Description fonds - Bibliothèque et Archives nationales du Québec

PISTARD

Cote : MSS466


Centre : BAnQ Vieux-Montréal


Titre, Dates, Quantité
Fonds Claude Gauvreau . - 1942-1989
- 0.15 mètre(s) linéaire(s) de document(s) textuel(s)
- 2 photographie(s)
- 2 dessin(s)
- ( : Littérature/Rédaction : Dramaturgie, Poésie ; 0).

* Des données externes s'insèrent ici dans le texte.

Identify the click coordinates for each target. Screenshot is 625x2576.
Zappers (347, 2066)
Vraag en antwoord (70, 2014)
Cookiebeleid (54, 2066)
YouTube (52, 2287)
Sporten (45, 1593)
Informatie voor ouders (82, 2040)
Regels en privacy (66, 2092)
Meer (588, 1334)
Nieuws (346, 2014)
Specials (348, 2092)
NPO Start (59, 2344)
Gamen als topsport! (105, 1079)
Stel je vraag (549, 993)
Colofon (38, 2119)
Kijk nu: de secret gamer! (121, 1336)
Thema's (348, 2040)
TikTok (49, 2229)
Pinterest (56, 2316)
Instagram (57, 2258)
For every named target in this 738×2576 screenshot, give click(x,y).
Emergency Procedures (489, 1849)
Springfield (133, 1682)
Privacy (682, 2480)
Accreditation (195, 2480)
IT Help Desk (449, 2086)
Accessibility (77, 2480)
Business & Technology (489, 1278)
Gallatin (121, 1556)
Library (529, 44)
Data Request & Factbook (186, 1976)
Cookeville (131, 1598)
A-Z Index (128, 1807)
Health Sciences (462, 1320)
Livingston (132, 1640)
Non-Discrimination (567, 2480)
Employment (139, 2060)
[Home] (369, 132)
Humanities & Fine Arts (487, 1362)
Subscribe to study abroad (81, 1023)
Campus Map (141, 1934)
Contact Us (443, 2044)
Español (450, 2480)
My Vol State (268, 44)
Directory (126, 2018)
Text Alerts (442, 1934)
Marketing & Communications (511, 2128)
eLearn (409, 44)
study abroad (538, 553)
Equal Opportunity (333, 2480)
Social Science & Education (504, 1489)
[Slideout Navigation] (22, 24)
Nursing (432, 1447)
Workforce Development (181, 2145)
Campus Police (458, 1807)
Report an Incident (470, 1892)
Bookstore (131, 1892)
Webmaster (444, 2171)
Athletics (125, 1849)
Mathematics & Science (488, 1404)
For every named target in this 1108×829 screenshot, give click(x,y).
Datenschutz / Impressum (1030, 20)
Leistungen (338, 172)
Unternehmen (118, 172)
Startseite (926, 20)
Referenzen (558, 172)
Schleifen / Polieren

Notice biographique/Histoire administrative
Écrivain et artiste, Claude Gauvreau naît à Montréal en 1925. Renvoyé du Collège Sainte-Marie, il suit des cours de philosophie à l'Université de Montréal. Il écrit ses premiers poèmes et de courtes pièces de théâtre alors qu'il est encore adolescent. « Les entrailles », rédigés de 1944 à 1946, sont ses premiers « objets dramatiques »; « Bien-être », qu'il monte avec Muriel Guilbault en 1947, en fait partie. À cette époque, il découvre l'art moderne auprès de son frère Pierre puis de Paul-Émile Borduas. Il participe aux rencontres des automatistes et signe le manifeste « Refus global » en 1948. À partir de la fin des années 1940, plusieurs de ses articles critiques, dans lesquels il défend l'art moderne, paraissent dans des journaux étudiants, des journaux libéraux et des revues de gauche dont le « Quartier latin », « Le haut-parleur »", « L'autorité du peuple », etc. En 1949, à la demande du compositeur Pierre Mercure, il signe le livret d'opéra « Le vampire et la nymphomane ». En 1950, il entreprend la rédaction de son premier recueil de poésie pure « Étal mixte » qui ne sera publié qu'en 1968, avec six de ses dessins. Au cours des années 1950, il écrit ses premiers textes radiophoniques, joués sur les ondes de Radio-Canada et parfois diffusés sous le nom de Muriel Guilbault; la pièce « Le Coureur de marathon » lui vaut le Canadian Radio Award en 1952. À la suite du suicide de Muriel Guilbault, également en 1952, il écrit « Beauté baroque », roman moniste à sa mémoire. Il organise, en 1954, la dernière exposition collective automatiste « La matière chante ». De 1955 à 1965, il effectue plusieurs séjours en hôpital psychiatrique. Toutefois, tant en liberté qu'en internement, il continue à écrire, dessiner et participer à des récitals de poésie. Il se donne la mort en juillet 1971 alors que le Théâtre du Nouveau Monde s'apprête à jouer son oeuvre capitale « Les oranges sont vertes ». Peu de ses oeuvres ont été publiées de son vivant. Ses « Oeuvres créatrices complètes » ont paru en 1977. Sa correspondance avec Jean-Claude Dussault, qui remonte à 1949-1950 et à laquelle il donna par la suite le titre de « Lettres à un fantôme » a paru en 1993 sous le titre « Correspondance ». Sur scène, Janou Saint-Denis monta deux de ses courtes pièces, « La jeune fille et la lune » et « Les grappes lucides », en 1958 .
Historique de la conservation/Source immédiate d'acquisition
Le fonds a été acquis de Michel Lortie en 1996, de François Côté, libraire, en 1998 et de madame Claude Ouvrard en 2002 .

Portée et contenu
Le fonds porte sur la vie personnelle et professionnelle de Claude Gauvreau. Il comprend de la correspondance et des manuscrits de certains de ses écrits. Le fonds est divisé en deux séries : Vie personnelle; Écrits et activités littéraires .

Source du titre composé propre
Titre correspondant au contenu de l'unité de description

Sources complémentaires
Fond Georges Ouvrard et Nicole Huet-Ouvrard (P948).